North Dakota was the second-largest producer of crude oil in the nation in 2013, after Texas, according to most recent published data from the U.S. Energy Information Administration.

"The state of North Dakota is quite dependent on energy-related activity as a source of GDP," Born said. The real GDP in North Dakota grew 6.2 percent in 2014, compared to 2.2 percent for the U.S. as a whole, driven by the oil and gas industry, according to data released June 10 by the Bureau of Economic Analysis.

The state itself and its revenue are very dependent on taxes they get from extraction and other type of fees related to energy production. A study at North Dakota State University released in March found that the oil and gas industry generated $2.9 billion in gross production and severance taxes in 2013. Severance taxes are imposed on wells that remove nonrenewable resources, such as crude oil.

A gas flare is seen at an oil well site outside Williston, North Dakota.
Getty Images

But some businesses that can help operators improve their efficiency are benefiting from the lower prices. Many oil producers are turning to multi-well padding, said Wilson. This is an approach that lets them drill multiple wells on a single location. Many purchased technology that enables it. "They are continuing to look at new technology," Wilson said.

Other companies that help oil producers find efficiencies are also seeing an uptick.

Read MoreNorth Dakota rigs at a 5-year low: Dalrymple

"When oil prices went down, we took a number of orders," said George Boyajian, vice president of business development at Primus Green Energy, based in Hillsborough, New Jersey, which has a client in the Bakken shale formation.

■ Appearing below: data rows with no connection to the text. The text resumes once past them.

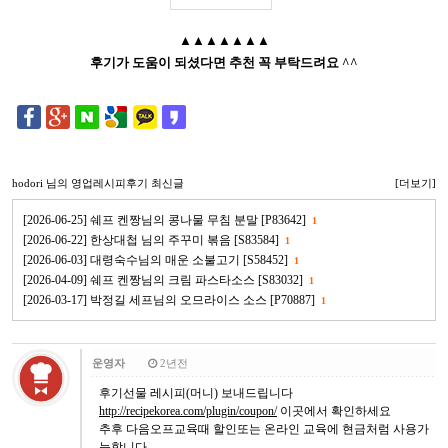
▲▲▲▲▲▲▲
후기가 도움이 되셨다면 추천 꼭 부탁드려요 ^^
hodori
님의 영업레시피후기 최신글
[더보기]
[2026-06-25] 쉐프 켄짱님의 콩나물 무침 분말 [P83642]
1
[2026-06-22] 한상대첩 님의 주꾸미 볶음 [S83584]
1
[2026-06-03] 대령숙수님의 매운 소불고기 [S58452]
1
[2026-04-09] 쉐프 켄짱님의 크림 파스타소스 [S83032]
1
[2026-03-17] 박정길 세프님의 오므라이스 소스 [P70887]
1
운영자
2년전
후기선물 레시피(머니) 보내드립니다
http://recipekorea.com/plugin/coupon/
이곳에서 확인하세요
추후 다음오프교육때 할인또는 온라인 교육에 현금처럼 사용가
능합니다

Primus Green Energy makes a technology that allows oil field operators to reduce flaring, a process in which gases are piped to a remote location and burned in an open flame, because these gases are not cost-effective to sell or for other reasons. Its technology can turn flared gas into a range of liquid end products, such as gasoline.

"They see our system as a way to monetize an underutilized asset," said Boyajian.

How long oil producers will remain on the hunt for new efficiencies depends, in part, on what happens in Saudi Arabia.

"This is a big poker game," said Born.